For the data that follows, return each line unchanged and drop the pictures.

Records to use: Begin

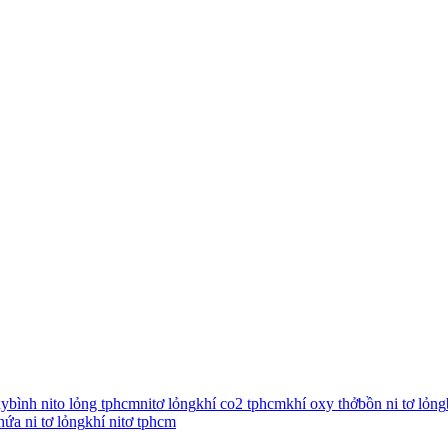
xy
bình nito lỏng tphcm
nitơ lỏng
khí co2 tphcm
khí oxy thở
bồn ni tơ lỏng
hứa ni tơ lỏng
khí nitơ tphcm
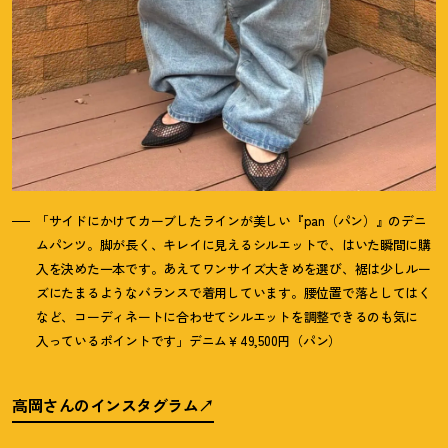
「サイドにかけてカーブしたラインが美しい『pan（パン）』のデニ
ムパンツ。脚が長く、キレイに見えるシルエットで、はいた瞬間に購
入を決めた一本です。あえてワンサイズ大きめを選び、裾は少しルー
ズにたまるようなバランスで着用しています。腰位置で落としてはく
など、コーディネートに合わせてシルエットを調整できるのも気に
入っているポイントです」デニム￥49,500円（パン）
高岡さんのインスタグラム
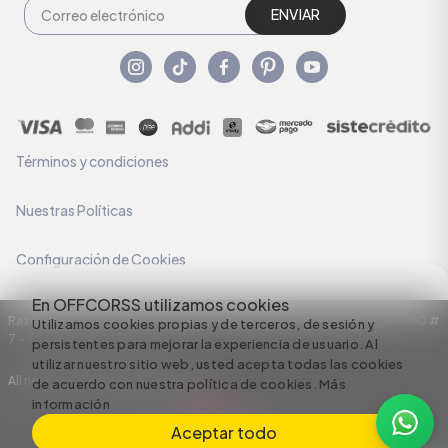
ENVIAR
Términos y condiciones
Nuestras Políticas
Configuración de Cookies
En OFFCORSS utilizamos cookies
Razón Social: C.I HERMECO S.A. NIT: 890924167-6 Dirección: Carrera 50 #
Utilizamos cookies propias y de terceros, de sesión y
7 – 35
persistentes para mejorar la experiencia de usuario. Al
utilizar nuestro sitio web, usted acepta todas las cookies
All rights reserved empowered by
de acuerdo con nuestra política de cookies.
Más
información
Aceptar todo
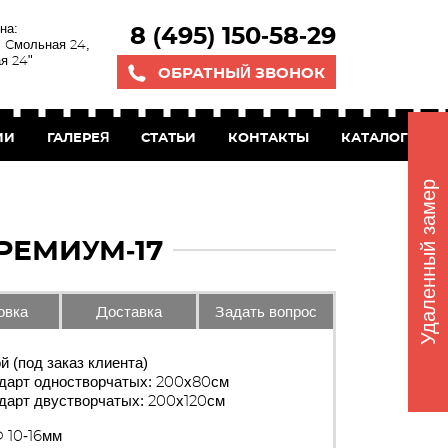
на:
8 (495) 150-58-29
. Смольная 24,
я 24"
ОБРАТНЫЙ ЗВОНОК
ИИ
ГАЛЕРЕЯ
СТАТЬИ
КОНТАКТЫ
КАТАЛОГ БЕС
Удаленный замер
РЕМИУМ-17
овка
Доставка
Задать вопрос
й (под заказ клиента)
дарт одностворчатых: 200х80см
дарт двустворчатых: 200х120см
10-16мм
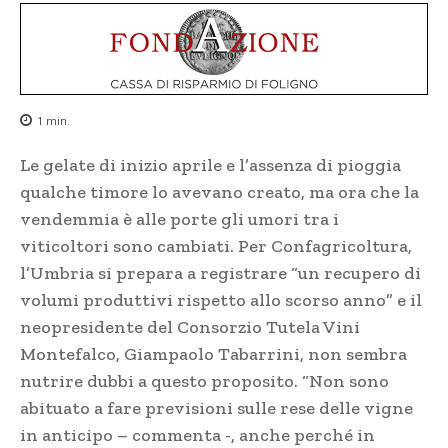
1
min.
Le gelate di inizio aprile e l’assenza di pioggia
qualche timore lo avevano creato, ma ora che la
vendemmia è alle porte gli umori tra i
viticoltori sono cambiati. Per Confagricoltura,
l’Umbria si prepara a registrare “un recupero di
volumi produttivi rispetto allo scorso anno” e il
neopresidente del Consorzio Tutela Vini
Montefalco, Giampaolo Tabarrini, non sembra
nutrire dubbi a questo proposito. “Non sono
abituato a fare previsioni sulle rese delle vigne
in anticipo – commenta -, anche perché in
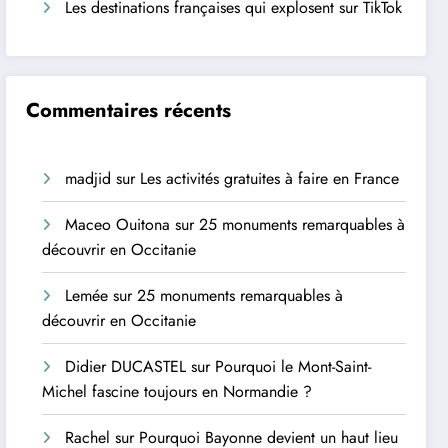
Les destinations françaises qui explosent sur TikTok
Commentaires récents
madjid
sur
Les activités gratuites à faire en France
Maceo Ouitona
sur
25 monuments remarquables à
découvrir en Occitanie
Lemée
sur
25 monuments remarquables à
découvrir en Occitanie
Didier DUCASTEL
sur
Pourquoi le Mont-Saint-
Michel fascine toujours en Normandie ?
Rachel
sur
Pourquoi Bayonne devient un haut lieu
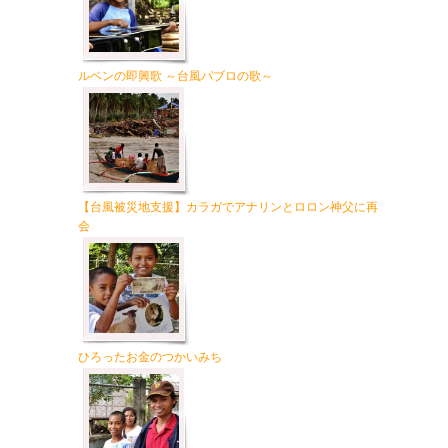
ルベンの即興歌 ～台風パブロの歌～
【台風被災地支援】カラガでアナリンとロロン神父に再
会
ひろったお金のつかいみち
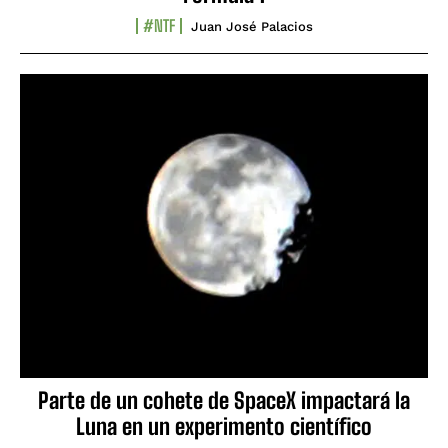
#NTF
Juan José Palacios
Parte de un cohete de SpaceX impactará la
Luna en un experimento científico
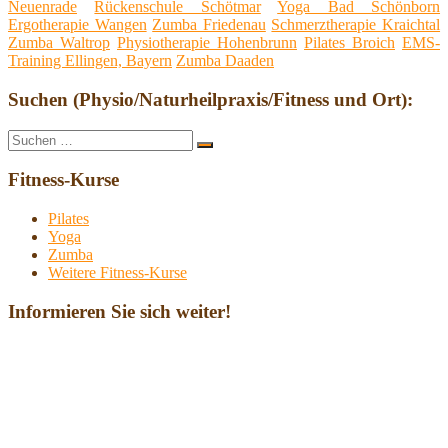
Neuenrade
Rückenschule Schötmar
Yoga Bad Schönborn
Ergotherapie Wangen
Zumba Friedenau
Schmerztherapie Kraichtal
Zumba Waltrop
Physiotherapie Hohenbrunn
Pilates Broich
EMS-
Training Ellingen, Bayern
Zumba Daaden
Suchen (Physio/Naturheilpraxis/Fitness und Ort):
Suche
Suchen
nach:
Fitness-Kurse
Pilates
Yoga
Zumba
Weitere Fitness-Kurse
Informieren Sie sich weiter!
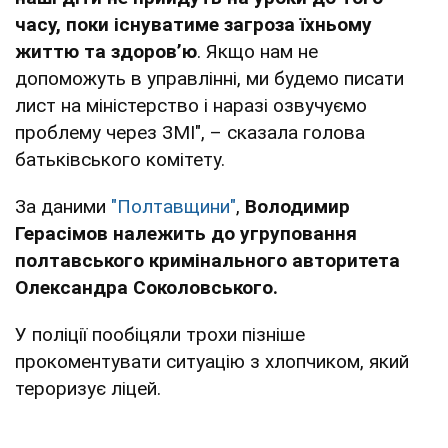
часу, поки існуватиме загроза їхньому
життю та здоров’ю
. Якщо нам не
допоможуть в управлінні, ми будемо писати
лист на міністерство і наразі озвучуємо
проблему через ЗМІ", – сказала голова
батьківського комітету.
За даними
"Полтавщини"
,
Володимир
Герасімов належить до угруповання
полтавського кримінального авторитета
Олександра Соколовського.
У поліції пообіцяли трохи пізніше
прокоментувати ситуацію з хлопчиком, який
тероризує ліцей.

Records to use: End

■ **Written solution**
xy
bình nito lỏng tphcm
nitơ lỏng
khí co2 tphcm
khí oxy thở
bồn ni tơ lỏng
hứa ni tơ lỏng
khí nitơ tphcm
「サイドにかけてカーブしたラインが美しい『pan（パン）』のデニ
ムパンツ。脚が長く、キレイに見えるシルエットで、はいた瞬間に購
入を決めた一本です。あえてワンサイズ大きめを選び、裾は少しルー
ズにたまるようなバランスで着用しています。腰位置で落としてはく
など、コーディネートに合わせてシルエットを調整できるのも気に
入っているポイントです」デニム￥49,500円（パン）
高岡さんのインスタグラム
ENVIAR
Términos y condiciones
Nuestras Políticas
Configuración de Cookies
En OFFCORSS utilizamos cookies
Razón Social: C.I HERMECO S.A. NIT: 890924167-6 Dirección: Carrera 50 #
Utilizamos cookies propias y de terceros, de sesión y
7 – 35
persistentes para mejorar la experiencia de usuario. Al
utilizar nuestro sitio web, usted acepta todas las cookies
All rights reserved empowered by
de acuerdo con nuestra política de cookies.
Más
información
Aceptar todo
на:
8 (495) 150-58-29
. Смольная 24,
я 24"
ОБРАТНЫЙ ЗВОНОК
ИИ
ГАЛЕРЕЯ
СТАТЬИ
КОНТАКТЫ
КАТАЛОГ БЕС
Удаленный замер
РЕМИУМ-17
овка
Доставка
Задать вопрос
й (под заказ клиента)
дарт одностворчатых: 200х80см
дарт двустворчатых: 200х120см
10-16мм
1
min.
Le gelate di inizio aprile e l’assenza di pioggia
qualche timore lo avevano creato, ma ora che la
vendemmia è alle porte gli umori tra i
viticoltori sono cambiati. Per Confagricoltura,
l’Umbria si prepara a registrare “un recupero di
volumi produttivi rispetto allo scorso anno” e il
neopresidente del Consorzio Tutela Vini
Montefalco, Giampaolo Tabarrini, non sembra
nutrire dubbi a questo proposito. “Non sono
abituato a fare previsioni sulle rese delle vigne
in anticipo – commenta -, anche perché in
Les destinations françaises qui explosent sur TikTok
Commentaires récents
madjid
sur
Les activités gratuites à faire en France
Maceo Ouitona
sur
25 monuments remarquables à
découvrir en Occitanie
Lemée
sur
25 monuments remarquables à
découvrir en Occitanie
Didier DUCASTEL
sur
Pourquoi le Mont-Saint-
Michel fascine toujours en Normandie ?
Rachel
sur
Pourquoi Bayonne devient un haut lieu
ルベンの即興歌 ～台風パブロの歌～
【台風被災地支援】カラガでアナリンとロロン神父に再
会
ひろったお金のつかいみち
#NTF
Juan José Palacios
Parte de un cohete de SpaceX impactará la
Luna en un experimento científico
Neuenrade
Rückenschule Schötmar
Yoga Bad Schönborn
Ergotherapie Wangen
Zumba Friedenau
Schmerztherapie Kraichtal
Zumba Waltrop
Physiotherapie Hohenbrunn
Pilates Broich
EMS-
Training Ellingen, Bayern
Zumba Daaden
Suchen (Physio/Naturheilpraxis/Fitness und Ort):
Suche
Suchen
nach:
Fitness-Kurse
Pilates
Yoga
Zumba
Weitere Fitness-Kurse
Informieren Sie sich weiter!
часу, поки існуватиме загроза їхньому
життю та здоров’ю
. Якщо нам не
допоможуть в управлінні, ми будемо писати
лист на міністерство і наразі озвучуємо
проблему через ЗМІ", – сказала голова
батьківського комітету.
За даними
"Полтавщини"
,
Володимир
Герасімов належить до угруповання
полтавського кримінального авторитета
Олександра Соколовського.
У поліції пообіцяли трохи пізніше
прокоментувати ситуацію з хлопчиком, який
тероризує ліцей.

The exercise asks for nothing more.